The announcement is somewhat of a surprise, given that 2022 saw a modern attempt at an Old Republic get delayed indefinitely. But as originally reported by the newsletter Game File, a remake of KotOR, as well as one of its sequel, have been in the works as recently as March 2025. Here's the official description:

Developed by Arcanaut Studios in collaboration with Lucasfilm Games, Star Wars: Fate of the Old Republic is a new single-player narrative-driven action RPG and spiritual successor to Star Wars: Knights of the Old Republic.Led by Casey Hudson, Game director of the original Star Wars: Knight of the Old Republic and the Mass Effect trilogy, the team of veteran game developers and storytellers at Arcanaut Studios is crafting an epic interactive adventure across a galaxy on the brink of rebirth where every decision shapes your path towards light or darkness.Fate is in your hands.

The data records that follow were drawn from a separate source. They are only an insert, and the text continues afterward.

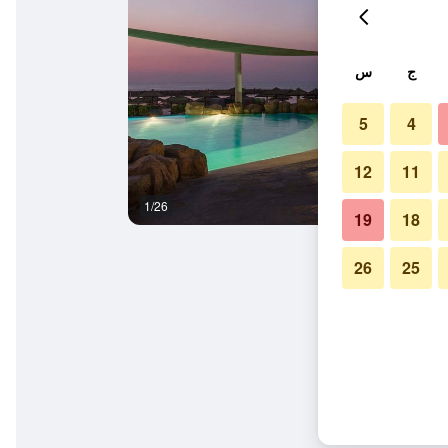
ج
س
5
4
12
11
1/26
حوض السباحة
19
18
26
25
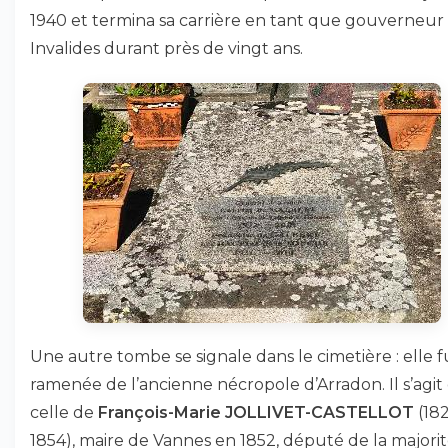
1940 et termina sa carrière en tant que gouverneur
Invalides durant près de vingt ans.
Une autre tombe se signale dans le cimetière : elle f
ramenée de l’ancienne nécropole d’Arradon. Il s’agit
celle de
François-Marie JOLLIVET-CASTELLOT
(182
1854), maire de Vannes en 1852, député de la majori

The classic role-playing games, which have recently been ported to platforms like Switch, are known for their dialogue-heavy, choice-driven, and stat-imbued approach to Star Wars. The games were influential enough that they inadvertently codified how people visualize the Old Republic time period as a whole, even now. The games dared to question many aspects of Jedi lore that are often treated as inarguable, like whether the faction and its understanding of the Force are correct. The second game, Star Wars Knights of the Old Republic II: The Sith Lords, took things in a much darker direction than KotOR by asking players to consider if the world might not be better off without the Jedi at all. Both games are venerated by fans decades after their release, but the sequel in particular is considered by some as one of the best pieces of Star Wars media ever made.

And now, four years after getting a vibe-heavy cinematic trailer for Knights of the Old Republic, we're finally getting another game in the same vein. Given the appetite for rich games like Baldur's Gate 3 or Divinity: Original Sin, a new take on Knights of the Old Republic that's done well has the potential to be wildly successful.